= Work task =
Print what the records say exactly, and omit the pictures.

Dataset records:
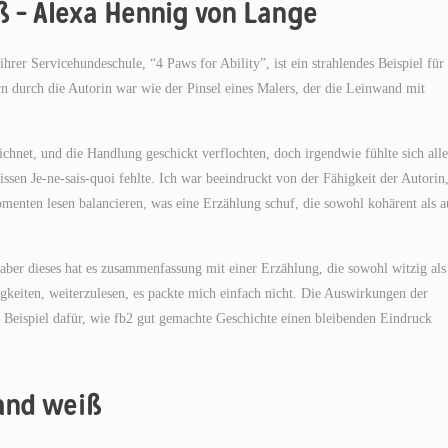
ß – Alexa Hennig von Lange
er Servicehundeschule, “4 Paws for Ability”, ist ein strahlendes Beispiel für
n durch die Autorin war wie der Pinsel eines Malers, der die Leinwand mit
ichnet, und die Handlung geschickt verflochten, doch irgendwie fühlte sich alle
ssen Je-ne-sais-quoi fehlte. Ich war beeindruckt von der Fähigkeit der Autorin
menten lesen balancieren, was eine Erzählung schuf, die sowohl kohärent als 
 aber dieses hat es zusammenfassung mit einer Erzählung, die sowohl witzig als
gkeiten, weiterzulesen, es packte mich einfach nicht. Die Auswirkungen der
es Beispiel dafür, wie fb2 gut gemachte Geschichte einen bleibenden Eindruck
and weiß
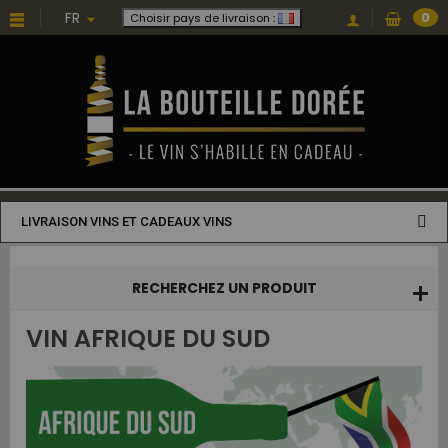
Choisissez une valeur...
FR
0
Choisir pays de livraison :
LIVRAISON VINS ET CADEAUX VINS
RECHERCHEZ UN PRODUIT
VIN AFRIQUE DU SUD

= Response to the task =
ß – Alexa Hennig von Lange
er Servicehundeschule, “4 Paws for Ability”, ist ein strahlendes Beispiel für
n durch die Autorin war wie der Pinsel eines Malers, der die Leinwand mit
ichnet, und die Handlung geschickt verflochten, doch irgendwie fühlte sich alle
ssen Je-ne-sais-quoi fehlte. Ich war beeindruckt von der Fähigkeit der Autorin
menten lesen balancieren, was eine Erzählung schuf, die sowohl kohärent als 
 aber dieses hat es zusammenfassung mit einer Erzählung, die sowohl witzig als
gkeiten, weiterzulesen, es packte mich einfach nicht. Die Auswirkungen der
es Beispiel dafür, wie fb2 gut gemachte Geschichte einen bleibenden Eindruck
and weiß
Choisissez une valeur...
FR
0
Choisir pays de livraison :
LIVRAISON VINS ET CADEAUX VINS
RECHERCHEZ UN PRODUIT
VIN AFRIQUE DU SUD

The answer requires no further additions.